The change score (x = 9.4 points; SD = 13.3) reported in this study is similar to that reported by Gay, Madson, and Cieslak [29] (x = 14 points; SD = 11.9) which performed an analogous treatment (e.g., three times/week of manual therapy techniques over 1 month plus home exercise program) in a comparable sample of subjects (e.g., chronic NP); therefore, it seems that the NBQ resembles the same measurement characteristics. The MCID of 5.5 points found in this study approximates the threshold suggested by Bolton and Humphreys [10]. However, other authors [30, 31] found a change in raw score of 13 points to detect an improvement in the patient’s health status with specificity and sensitivity of 100 %.

Among the neck-specific questionnaires, the Neck Disability Index [8] has been recommended in two recent systematic reviews on the measurement properties of original [32] and translated [33] versions of neck-specific health-related quality of life instruments because it constituted the only instruments having all the measurement properties validated and with positive findings. However, the results of the present study add further contribution on the hypotheses testing and the responsiveness, strengthen the internal consistency and provide novel evidence on the measurement properties content validity and structural validity of the NBQ, which now has all the measurement properties validated with performance comparable to those of the NDI. Therefore, it is plausible that the NBQ may be reconsidered in further updated reviews on the measurement properties of neck-specific questionnaires as an additional valid instrument to measure the quality of life in people suffering from neck pain.

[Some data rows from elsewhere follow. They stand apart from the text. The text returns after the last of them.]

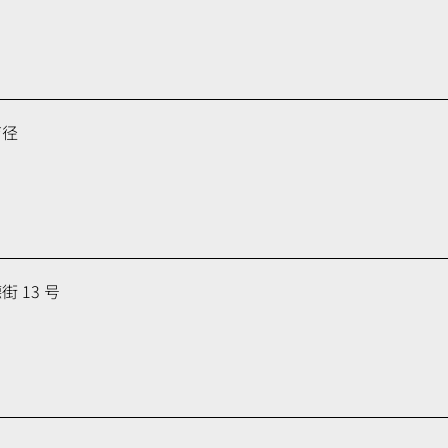
育径
 13 号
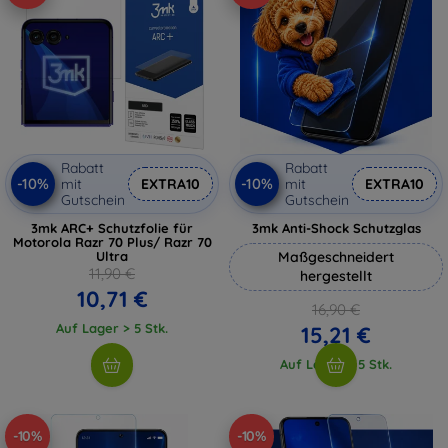
Rabatt
Rabatt
-10%
-10%
mit
EXTRA10
mit
EXTRA10
Gutschein
Gutschein
3mk ARC+ Schutzfolie für
3mk Anti-Shock Schutzglas
Motorola Razr 70 Plus/ Razr 70
Ultra
Maßgeschneidert
11,90 €
hergestellt
10,71 €
16,90 €
Auf Lager > 5 Stk.
15,21 €
Auf Lager > 5 Stk.
-10%
-10%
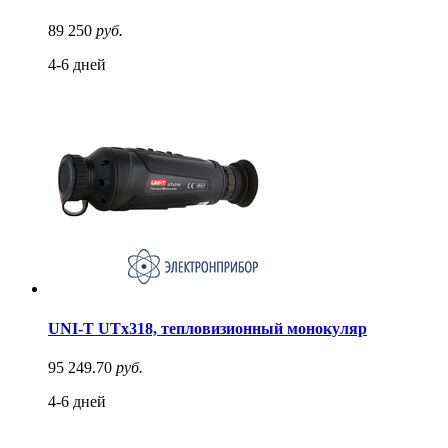
89 250
руб.
4-6 дней
UNI-T UTx318, тепловизионный монокуляр
95 249.70
руб.
4-6 дней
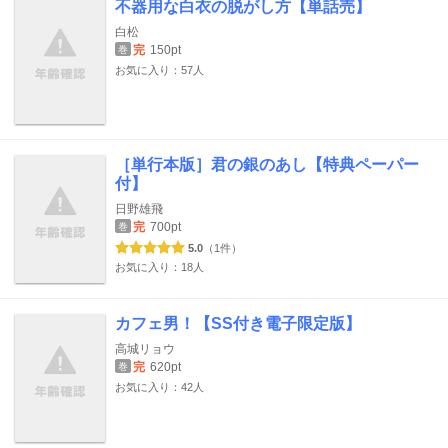
不器用な白衣の脱がし方【単話売】
白松
完
150pt
巻
お気に入り：57人
［単行本版］君の銀のあし【特典ペーパー
付】
日野雄飛
完
700pt
巻
5.0
（1件）
お気に入り：18人
カフェ男！【SS付き電子限定版】
高城リョウ
完
620pt
巻
お気に入り：42人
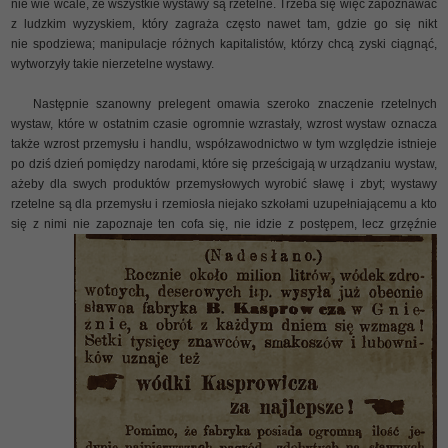
nie wie wcale, że wszystkie wystawy są rzetelne. Trzeba się więc zapoznawać
z ludzkim wyzyskiem, który zagraża często nawet tam, gdzie go się nikt
nie spodziewa; manipulacje różnych kapitalistów, którzy chcą zyski ciągnąć,
wytworzyły takie nierzetelne wystawy.
Następnie szanowny prelegent omawia szeroko znaczenie rzetelnych
wystaw, które w ostatnim czasie ogromnie wzrastały, wzrost wystaw oznacza
także wzrost przemysłu i handlu, współzawodnictwo w tym względzie istnieje
po dziś dzień pomiędzy narodami, które się prześcigają w urządzaniu wystaw,
ażeby dla swych produktów przemysłowych wyrobić sławę i zbyt; wystawy
rzetelne są dla przemysłu i rzemiosła niejako szkołami uzupełniającemu a kto
się z nimi nie
zapoznaje ten cofa się, nie idzie z postępem, lecz grzęźnie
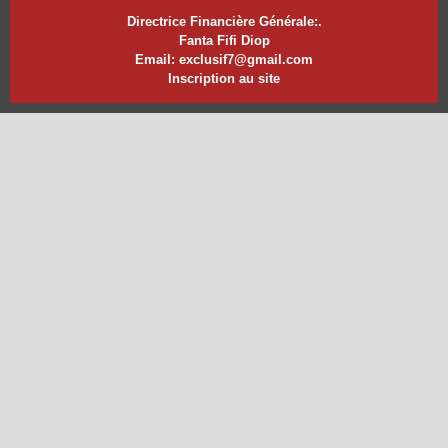
Directrice Financière Générale:.
Fanta Fifi Diop
Email: exclusif7@gmail.com
Inscription au site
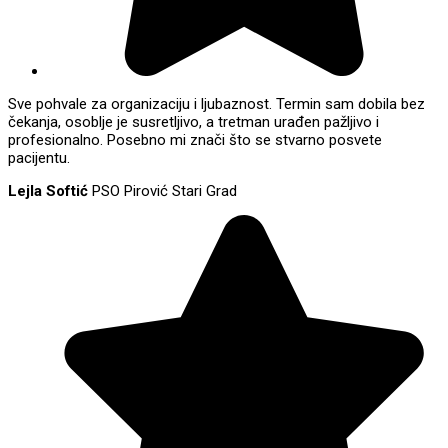
Sve pohvale za organizaciju i ljubaznost. Termin sam dobila bez
čekanja, osoblje je susretljivo, a tretman urađen pažljivo i
profesionalno. Posebno mi znači što se stvarno posvete
pacijentu.
Lejla Softić
PSO Pirović Stari Grad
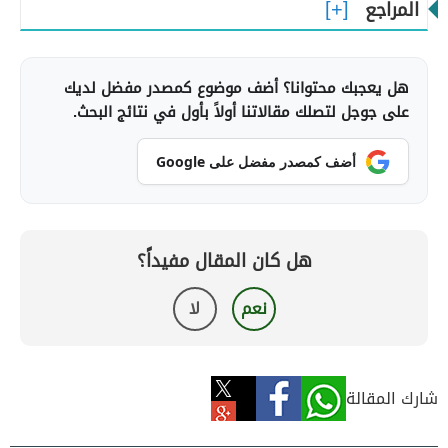
المراجع
هل يعجبك محتوانا؟ أضف موضوع كمصدر مفضل لديك
على جوجل لتصلك مقالاتنا أولاً بأول في نتائج البحث.
أضف كمصدر مفضل على Google
هل كان المقال مفيداً؟
نعم
لا
شارك المقالة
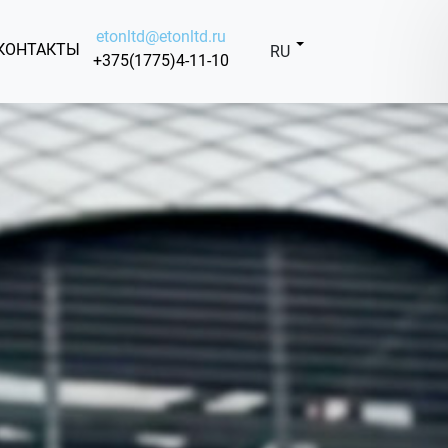
etonltd@etonltd.ru
КОНТАКТЫ
RU
+375(1775)4-11-10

Even though the validation process was made according to the principles stated by the COSMIN, few issues could limit the validity of the Italian version of the NBQ. Among all the psychometric properties evaluated the reliability is missing because, as the subjects were attending a physiotherapy service, it was considered unethical to interrupt or delay it in order to keep their condition stable enough to test the reliability of the questionnaire. Further, the threshold used to compare the relative magnitudes of correlation among different questionnaires for both the construct validity and the responsiveness may have been too high and this could have biased their real validity. Nevertheless, as the hypotheses testing process is a relatively new validation process, we tried to establish a simple rule that could serve as a reference for future validations of different questionnaires. Among the outcome measures chosen in this validation process, we lacked the Neck Disability Index [8], one of the routinely used questionnaires across the literature concerning observational and intervention studies on neck pain, because it was not validated yet when our study began. Finally, the responsiveness of the NBQ may be considered not fully achieved because the outcome measures used to test it had the description of their responsiveness based on the significance of their change scores rather than on their validity.

Conclusions

The NBQ has a two-factor structure whose construct validity and responsiveness are moderate. The internal consistency indicated the items of the NBQ have a high degree of interrelatedness. The results in change score obtained in the Italian population are similar to that in different populations and a clinical improvement is detected by the NBQ when the change score is greater than 5.5 points.